Last night, I went for a walk pretty late; it was midnight when I started out.
The roads were almost deserted, as is natural in a residential neighbourhood which is also a dead-end (in the sense that no one needs to pass through it on the way to somewhere else). A couple of people walking dogs, the occasional autorickshaw ferrying some poor sod home from a late night at work, the odd food-app delivery person whizzing by on a motorbike, small groups standing around cars in a stretch where there are two restaurants and a bar. A few more folks further from home, in a designated walking/skating/cycling area, but just a scattering.
And I saw three women who I see often at night; I first noticed them because of the way they dress: one is always in one of those kaftan-style nightgowns, one usually wears saris but now and then a salwar kameez, and one is always in the tight-jeans-and-T-shirt ensemble that is common among younger people today. I’ve never looked closely at them for decorum reasons, but I get the impression they’re in their thirties. They walk side by side, taking up space on the road so that I have to walk around them when I pass them, and the stray words that drift to me as I do are in Marathi.
Further along, at a brightly-lit I-❤️-Navi-Mumbai selfie point, two young women, mid-twenties, perhaps, had parked a scooter and were taking pictures. Not of themselves with the sign in the background, but using the raised letters to stand their phone on, while they made — I’m assuming — Instagram Reels. I’m assuming this because there was much hair swishing and hand gesturing and general hamming. These women looked to be from the north-east, and they were in short shorts and T-shirts. They were talking loud and laughing loud and generally having a good time.

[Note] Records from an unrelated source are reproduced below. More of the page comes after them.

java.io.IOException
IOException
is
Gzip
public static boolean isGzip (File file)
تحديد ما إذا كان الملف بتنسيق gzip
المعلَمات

On the way back, on a stretch of road which had a few non-functioning streetlights and so was a bit dark, three girls, who seemed to be of college age, were hanging around a bus-stop. One was standing next to the raised road divider making a dramatic hands-reaching-out gesture, a second, facing her, at the bus-stop, mirrored the first, and the third had her phone raised to record them and was calling out instructions. Two wore jeans and T-shirts, the third wore a T and a track suit bottom, or maybe they were pajamas. They stopped their shoot, waiting for a couple of vehicles to pass between them, and were about to resume, when they saw me approaching, and they paused again waiting for me to pass.
I wanted to smile at all three sets of women, because it made me happy to live in a neighbourhood where women feel safe enough to be out at night with no purpose other than to be out at night, dressed however they like. What Sameera and her co-authors call loitering, what Jasmeen and the Blank Noise movement call unapologetic walking, with the second and third sets, what I like to think of as as innocent shenanigans.
Of course I didn’t, partly because I mask when I go out for a walk, but also because while it is a nice place to live in, I can imagine that having a scruffy half-bald-half-long-haired man grinning at them as he lumbered past would not contribute to their feeling of safety.
And so, instead, I’m smiling when I tell you this story.